Выбрать главу

Упрощая, можно сказать, что для эпох с преобладанием прагматических взглядов на человека характерны более высокие требования к личной гигиене. Греки и римляне, предшествующие им средиземноморские цивилизации и многие цивилизации Востока смотрели на чистоплотность серьезно; человек в этих культурах уважал себя и свое тело. В Римской империи практиковались изысканные банные процедуры, которые проходили в публичных заведениях непревзойденных размеров и роскоши. Все это — следствие гедонистического отношения к жизни. Впоследствии оно, не встречая никакого противодействия, вылилось в порочную чувственность; слово «баня» (bagnio) стало синонимом слова «бордель». Это, возможно, прискорбно, но неудивительно.

Были и времена, когда людей не на шутку волновали такие вещи, как грех, секс, вина, спасение души в раю. В эти эпохи жизнь и мирские радости ценились невысоко, а фундаментальные характеристики жизни и тела отрицались и подавлялись. Пример — период раннего христианства, когда грязь считалась знаком святости, а отказ от ухода за телом расценивался как благочестивый подвиг самоотречения, ведущий к спасению; когда можно было сказать: «Чистота тела и одежд знаменует нечистоту души». Хэвлок Эллис пишет: «Христианам не требовалось особой сообразительности (хотя мы сегодня склонны не обращать на это внимания), чтобы понять, что культ бани — на самом деле культ плоти»{5}. Словом, в такие периоды вместо ритуального очищения стоит говорить скорее о ритуальной грязи{6}.

В недавнем прошлом ситуация изменилась и таковой во многом остается по сей день. Предельное выражение она нашла в протестантском изречении, исполненном своеобразного благочестия: «Чистота — вторая после божественности». Телесная грязь, нечистоты объявляются злом, но, хотя путь к спасению теперь лежит через чистоту, чистотой не следует наслаждаться: она есть долг. Таким образом, перед нами либо лучший из возможных миров, либо худший, либо оба — это зависит от точки зрения.

Из подобных рассуждений с неизбежностью выводили, что «простой народ плохо пахнет», какого бы цвета ни была его кожа. Известно, что в основе классовой и кастовой системы лежит, среди прочего, стремление «…маргинализировать и презирать тех, кто выполняет самую необходимую и грязную работу и не имеет возможности следить за собой. Лучше всего доступ к санитарным благам там, где он меньше всего нужен; он распределяется пропорционально средствам.
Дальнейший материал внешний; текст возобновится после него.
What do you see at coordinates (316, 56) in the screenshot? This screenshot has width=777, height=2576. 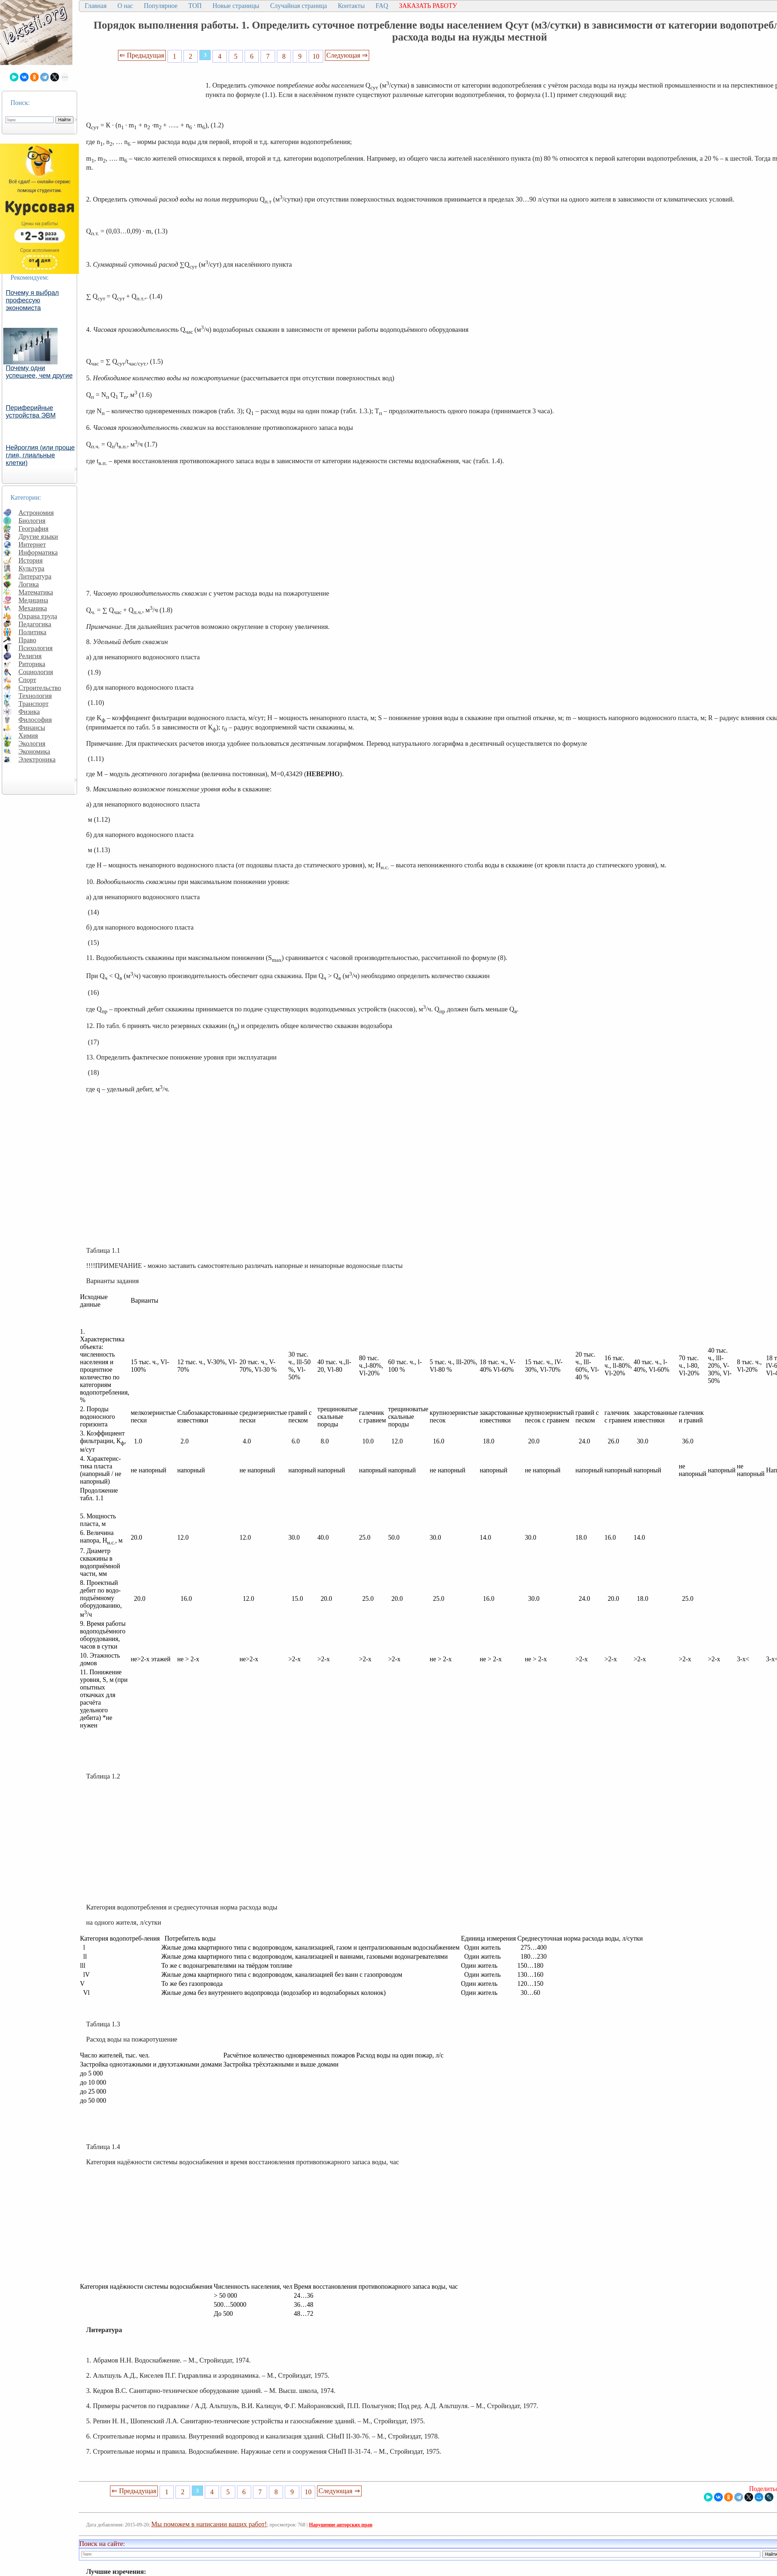 I see `10` at bounding box center [316, 56].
Таким образом, богатство и чистота — проявления праздности (и высшей добродетели), а нищета — показатель труда»{7}. В книге «Чистота и божественность» Реджинальд Рейнолдс пишет, что британцы переняли привычку регулярно мыться у индусов, и только через несколько поколений ежедневное мытье прочно вошло в обиход британского высшего класса. «До сих пор именно они заслуживали прозвище великого немытого, которым их потомки в насмешку наградили класс бедняков; заслуживали больше, чем те, для кого это прозвище было придумано, потому что de facto были и велики, и грязны».

Разумеется, такое отношение характерно не только для современного западного общества. Оно старо как само человечество, существовало еще в Древнем Китае и других странах, и везде ему сопутствовали внешние атрибуты, которые обычно демонстрируют социальный статус. Например, длинные ногти были показателем праздности и богатства со времен первых китайских императоров до появления недавнего демократического новшества — накладных ногтей, которые позволяют любой машинистке потягаться со своими изысканными подругами. Сам Шерлок Холмс раньше мог определить профессию и социальное положение человека, взглянув на руки. Только недавно «джентльмен» перестал брезговать «ручным трудом» и беспокоиться по этому поводу{8}.
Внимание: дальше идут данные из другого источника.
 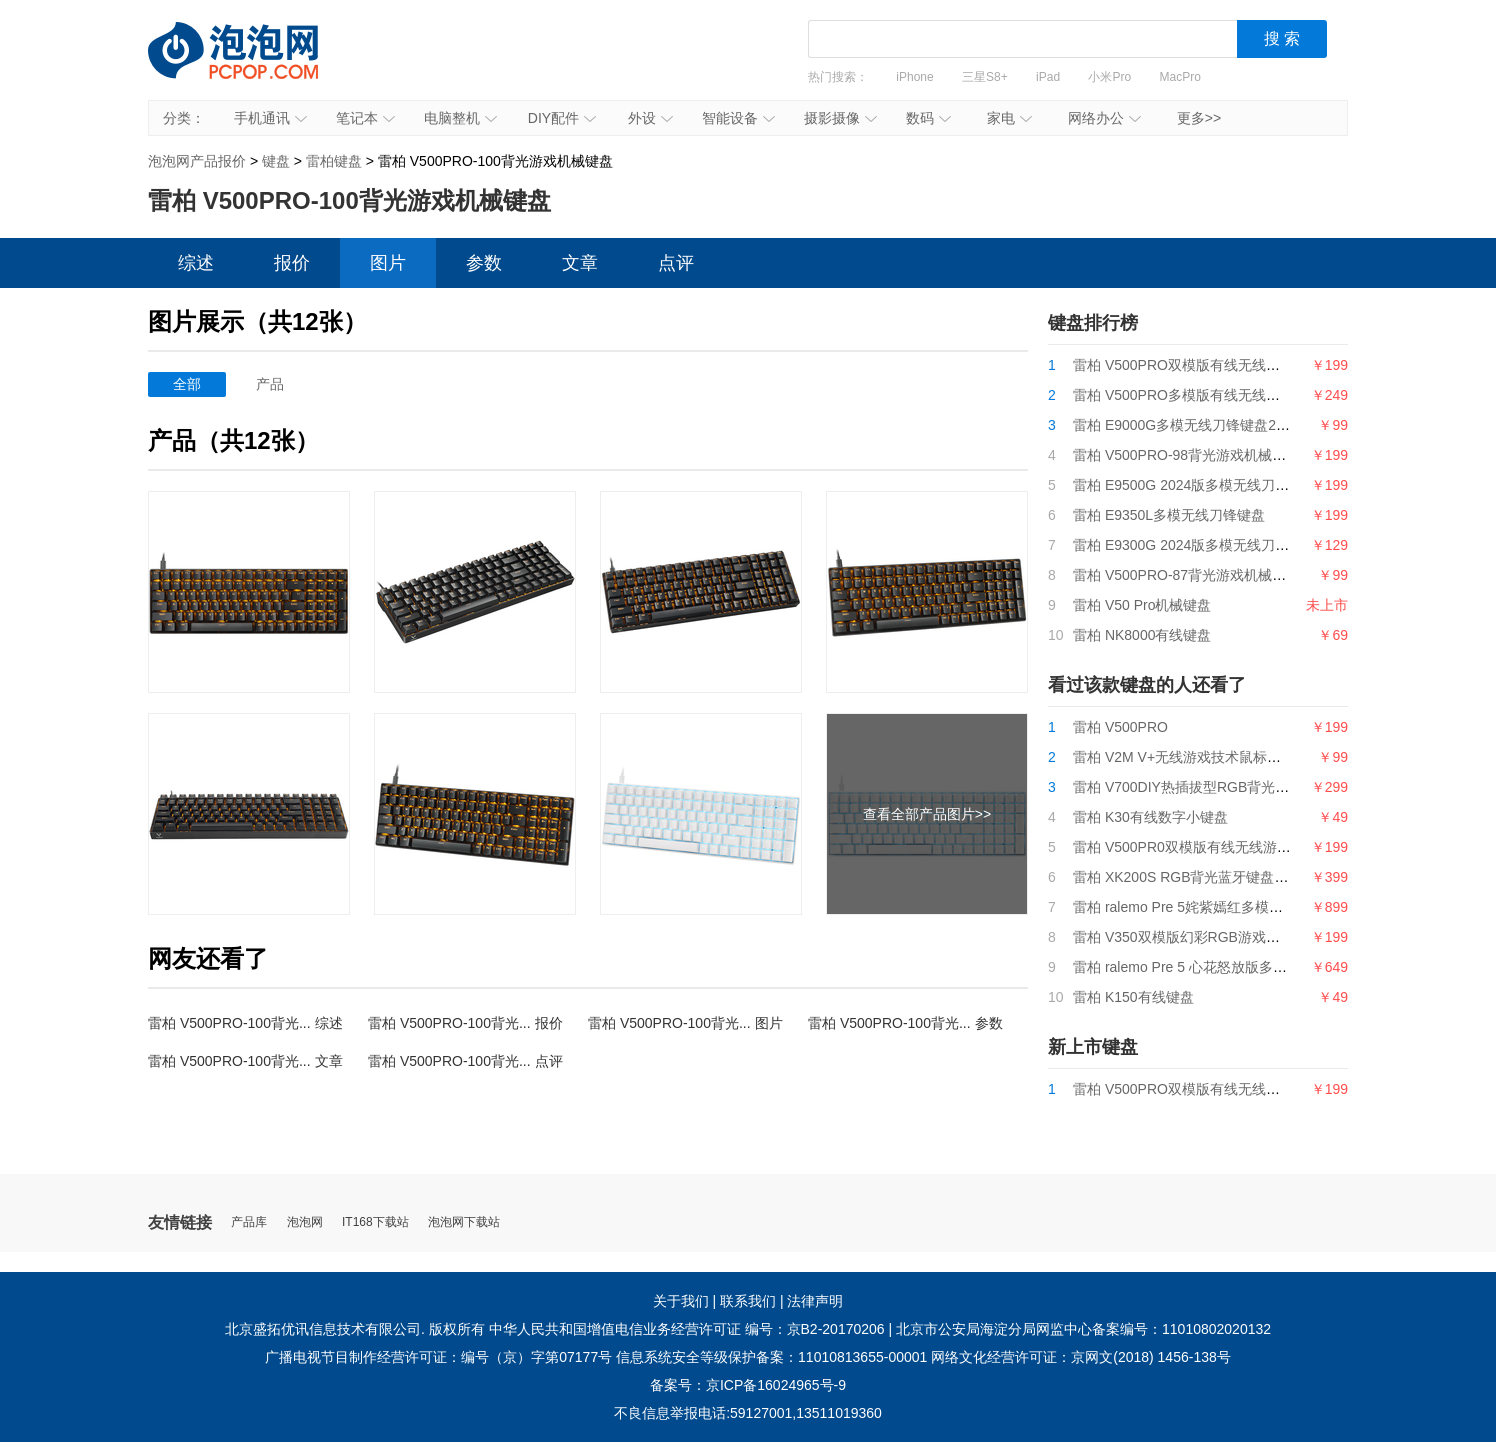 I want to click on 法律声明, so click(x=815, y=1301).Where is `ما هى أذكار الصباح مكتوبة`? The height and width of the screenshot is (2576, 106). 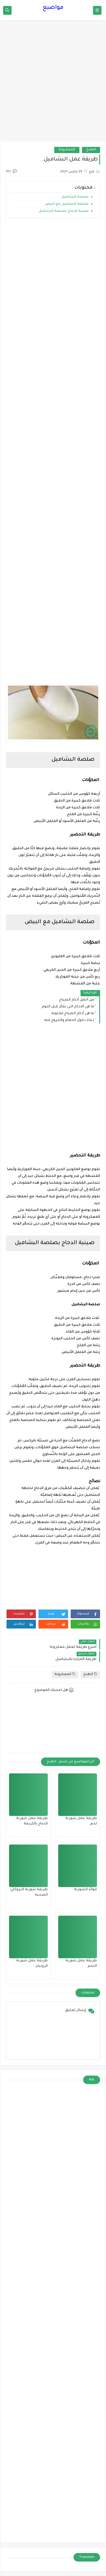 ما هى أذكار الصباح مكتوبة is located at coordinates (72, 1014).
Мы уравниваем чистоту с божественностью, непорочностью и добром, а грязь — с безнравственностью. Это отчетливо ощущается в языке, мы применяем эти понятия метафорически. К примеру, называя кого-нибудь чистоплотным, мы говорим не только о его внешности, но и о некотором моральном качестве. О подозреваемом в совершении преступления говорят «он чист»: это значит, он невиновен, по крайней мере на сей раз. Мы также говорим: «Вымыть бы тебе язык с мылом», а иногда даже исполняем эту угрозу, как будто буквальное, но по сути символическое действие может загладить вину, искупить грех. «Грязный старикашка» может быть вполне чистым на вид. Определение «великий немытый» сегодня относится лишь к слою общества, который полагают худшим по сравнению с остальными: худшим по разным показателям, в число которых не обязательно входит физическая чистота.